What you need to do: Emit a verbatim copy of the lines below from the line with "обрых людей" through the line with "4хканальные;", excluding pictures and everything outside that range.

BEGIN Data for the task

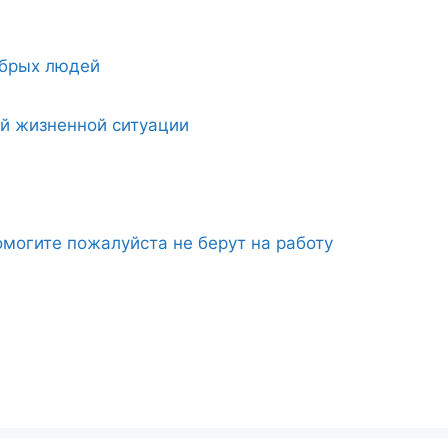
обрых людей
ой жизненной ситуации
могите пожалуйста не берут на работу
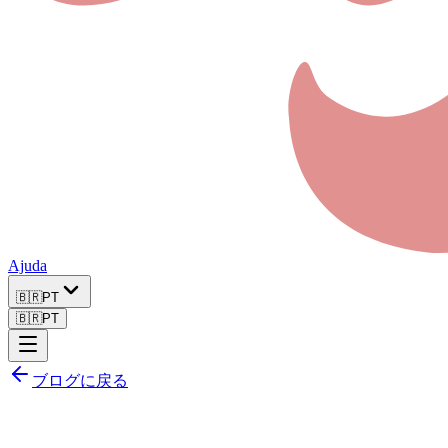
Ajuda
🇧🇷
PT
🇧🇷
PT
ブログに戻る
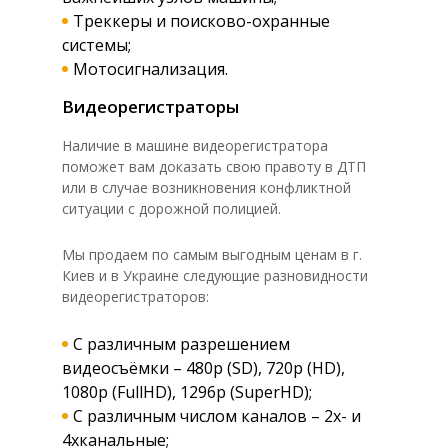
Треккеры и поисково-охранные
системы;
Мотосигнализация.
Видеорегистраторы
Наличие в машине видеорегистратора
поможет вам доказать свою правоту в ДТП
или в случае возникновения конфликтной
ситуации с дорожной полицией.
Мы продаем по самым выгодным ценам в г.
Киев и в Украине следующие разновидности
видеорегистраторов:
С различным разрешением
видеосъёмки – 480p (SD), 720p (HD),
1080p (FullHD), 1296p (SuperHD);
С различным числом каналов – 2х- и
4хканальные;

END Data for the task
BEGIN Data for the task

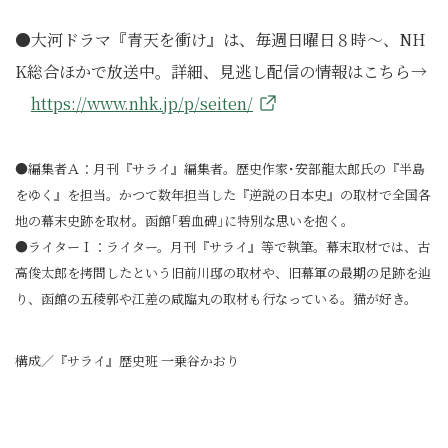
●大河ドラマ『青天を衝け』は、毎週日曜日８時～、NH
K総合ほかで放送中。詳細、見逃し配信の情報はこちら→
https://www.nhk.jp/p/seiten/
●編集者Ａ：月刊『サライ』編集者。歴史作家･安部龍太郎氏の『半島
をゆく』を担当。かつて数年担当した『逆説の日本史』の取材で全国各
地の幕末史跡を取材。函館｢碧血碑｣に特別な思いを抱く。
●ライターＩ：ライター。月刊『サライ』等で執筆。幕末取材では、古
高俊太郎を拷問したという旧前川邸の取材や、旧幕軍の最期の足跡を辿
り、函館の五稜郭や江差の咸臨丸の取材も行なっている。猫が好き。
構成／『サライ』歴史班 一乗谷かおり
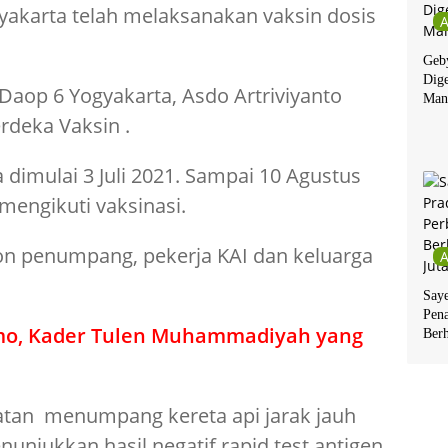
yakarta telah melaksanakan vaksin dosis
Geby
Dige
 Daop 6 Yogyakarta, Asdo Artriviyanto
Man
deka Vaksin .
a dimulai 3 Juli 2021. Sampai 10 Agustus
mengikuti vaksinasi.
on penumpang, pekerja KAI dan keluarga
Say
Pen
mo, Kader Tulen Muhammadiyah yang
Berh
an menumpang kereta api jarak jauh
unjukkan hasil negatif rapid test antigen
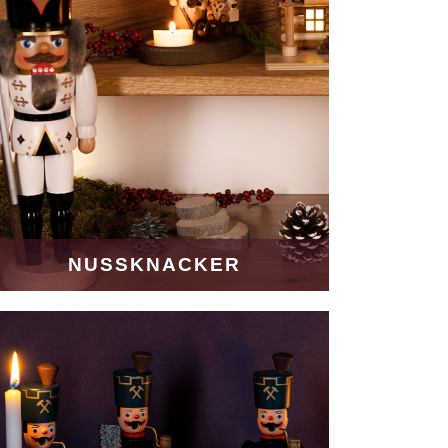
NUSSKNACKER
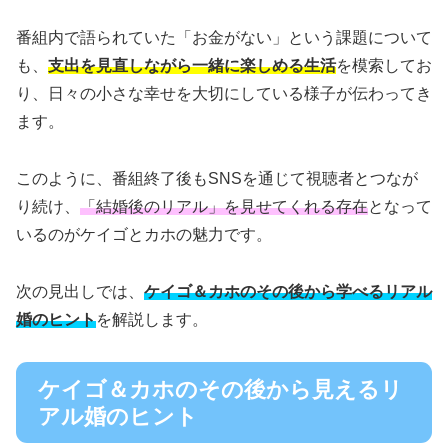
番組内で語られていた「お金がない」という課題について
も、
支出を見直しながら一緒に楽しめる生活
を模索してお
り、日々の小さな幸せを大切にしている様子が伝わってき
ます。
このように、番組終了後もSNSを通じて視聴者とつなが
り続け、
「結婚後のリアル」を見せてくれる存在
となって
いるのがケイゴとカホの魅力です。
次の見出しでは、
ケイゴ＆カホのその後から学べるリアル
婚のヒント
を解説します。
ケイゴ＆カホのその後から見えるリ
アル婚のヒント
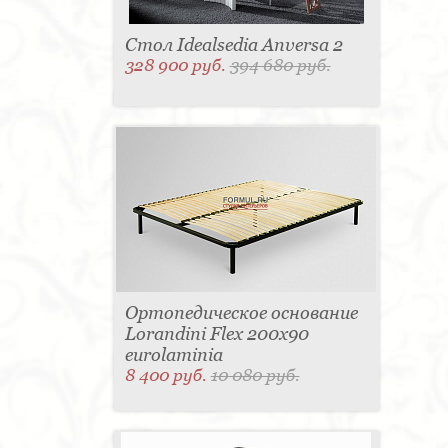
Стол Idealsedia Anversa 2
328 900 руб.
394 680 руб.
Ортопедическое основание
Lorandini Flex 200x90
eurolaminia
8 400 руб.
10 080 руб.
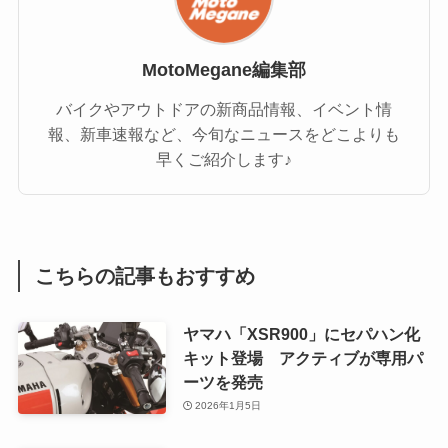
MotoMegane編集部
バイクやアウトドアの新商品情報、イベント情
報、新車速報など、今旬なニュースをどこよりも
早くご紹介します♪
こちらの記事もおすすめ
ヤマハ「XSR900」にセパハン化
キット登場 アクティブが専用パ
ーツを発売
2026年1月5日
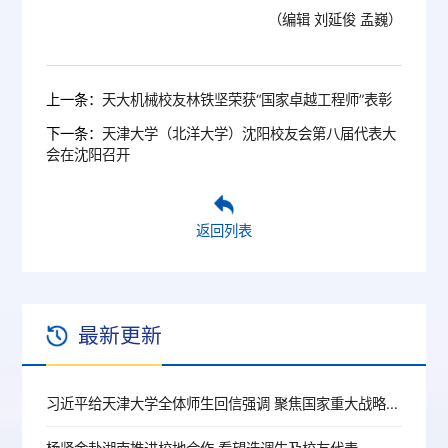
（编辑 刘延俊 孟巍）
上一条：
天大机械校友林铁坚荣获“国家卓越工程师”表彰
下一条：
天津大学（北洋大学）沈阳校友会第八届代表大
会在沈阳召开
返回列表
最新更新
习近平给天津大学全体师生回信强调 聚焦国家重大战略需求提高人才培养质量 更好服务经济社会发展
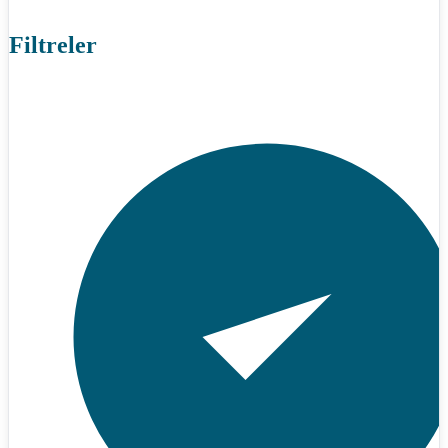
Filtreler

END Data for the task
BEGIN Data for the task

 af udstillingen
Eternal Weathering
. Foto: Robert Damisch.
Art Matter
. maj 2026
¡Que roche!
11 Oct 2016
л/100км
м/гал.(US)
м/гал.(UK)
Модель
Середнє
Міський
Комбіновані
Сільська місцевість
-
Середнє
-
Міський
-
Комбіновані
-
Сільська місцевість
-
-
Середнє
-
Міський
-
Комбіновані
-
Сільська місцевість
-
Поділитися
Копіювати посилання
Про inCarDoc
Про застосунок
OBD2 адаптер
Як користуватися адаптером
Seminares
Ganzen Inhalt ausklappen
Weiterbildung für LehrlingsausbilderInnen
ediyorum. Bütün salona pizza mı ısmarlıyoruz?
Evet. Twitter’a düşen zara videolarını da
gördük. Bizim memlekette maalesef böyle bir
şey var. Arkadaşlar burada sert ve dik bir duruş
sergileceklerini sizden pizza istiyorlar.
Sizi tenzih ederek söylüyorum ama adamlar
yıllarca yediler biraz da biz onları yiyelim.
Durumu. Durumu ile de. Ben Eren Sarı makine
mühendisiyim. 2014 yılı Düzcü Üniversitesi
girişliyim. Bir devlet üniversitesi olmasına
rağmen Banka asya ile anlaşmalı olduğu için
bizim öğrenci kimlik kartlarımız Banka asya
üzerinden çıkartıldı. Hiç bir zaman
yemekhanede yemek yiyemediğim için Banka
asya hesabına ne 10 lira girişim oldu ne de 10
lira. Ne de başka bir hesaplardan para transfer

END Data for the task

Finished task:
обрых людей
ой жизненной ситуации
могите пожалуйста не берут на работу
Ajuda
🇧🇷
PT
🇧🇷
PT
ブログに戻る
Треккеры и поисково-охранные
системы;
Мотосигнализация.
Видеорегистраторы
Наличие в машине видеорегистратора
поможет вам доказать свою правоту в ДТП
или в случае возникновения конфликтной
ситуации с дорожной полицией.
Мы продаем по самым выгодным ценам в г.
Киев и в Украине следующие разновидности
видеорегистраторов:
С различным разрешением
видеосъёмки – 480p (SD), 720p (HD),
1080p (FullHD), 1296p (SuperHD);
С различным числом каналов – 2х- и
4хканальные;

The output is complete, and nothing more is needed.